There are many more deleted texts, though, that would have shown how former President Donald Trump acted before the attack and how he responded to urgent requests to de-escalate the violence in the middle of it. First, the Secret Service confirmed in December 2021 that thousands of their texts were deleted in an agency-wide phone reset. Now, The Washington Post reports that senior Department of Homeland Security officials—acting Homeland Security Secretary Chad Wolf and acting deputy secretary Ken Cuccinelli—also lost text messages from that day, blaming a government phone reset that happened during the transition to the Biden administration in January 2021.

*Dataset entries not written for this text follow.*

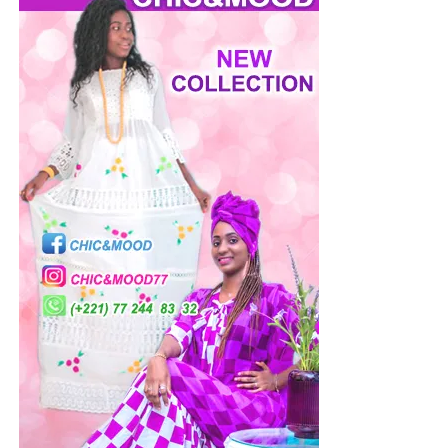
rural) financé à hauteur de 352 milliards de fcfa démarrera
cette année, pour améliorer l’accès aux services sociaux
de base dans 435 communes.
Je rappelle que la composante urbaine du PACASEN est
déjà en cours d’activité.
Les politiques d’équité territoriale et de justice sociale
resteront toujours au centre de mes préoccupations ; car
du fond de mon cœur, je veux que chaque sénégalaise et
chaque sénégalais ait sa part de bien-être, de dignité et
de décence qu’une nation qui se veut solidaire, unie et
indivisible peut offrir à tous ses citoyens.
Telle est la vocation de la nation sénégalaise. C’est le
legs que nous ont laissé les anciens, et c’est l’héritage
que nous devons aux générations futures.
Pour ma part, je resterai sans relâche le gardien vigilant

“It is extremely troubling that the issue of deleted text messages related to the January 6 attack on the Capitol is not limited to the Secret Service but also includes Chad Wolf and Ken Cuccinelli, who were running DHS at the time,” House Homeland Security Committee Chairman Bennie G. Thompson (D-MS) said in a statement.
Thompson also noted that DHS took its time notifying Congress of the missing records.

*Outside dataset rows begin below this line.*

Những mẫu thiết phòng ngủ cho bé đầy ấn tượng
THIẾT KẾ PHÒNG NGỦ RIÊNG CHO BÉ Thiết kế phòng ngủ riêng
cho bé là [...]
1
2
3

“It appears the DHS Inspector General has known about these deleted texts for months but failed to notify Congress,” Thompson said. “If the Inspector General had informed Congress, we may have been able to get better records from senior administration officials regarding one of the most tragic days in our democracy’s history.”

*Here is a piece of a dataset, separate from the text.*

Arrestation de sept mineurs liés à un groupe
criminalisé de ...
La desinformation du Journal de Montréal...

DHS’s Office of Inspector General, Cuccinelli, and Wolf did not immediately respond to the Post’s or Ars’ requests for comment. (Update: A spokesperson confirmed that the Office of Inspector General does not comment on ongoing investigations.)
Cuccinelli tweeted critically about The Washington Post report, though. He tweeted out a text from a friend that said, “Even when you follow the rules Ken Cuccinelli you [sic] obviously you do it for nefarious reasons!”
“Some of you may have noticed that my name cropped up on more Jan. 6th stuff,” Cuccinelli tweeted. “This time the fact that DHS erased my phone after I left the department,” he wrote. “I got the following text from a friend that I thought was hilarious enough to share: ‘Congratulations. The Washington Post is going after you for handing in your government phone just like you were supposed to do and having a [sic] erased by security personnel you no longer supervised as part of standard procedure you did not develop.’”
Wolf also responded by tweet: “I complied with all data retention laws and returned all my equipment fully loaded to the Department. Full stop. DHS has all my texts, emails, phone logs, schedules, etc. Any issues with missing data needs to be addressed to DHS. To imply otherwise is lazy reporting.”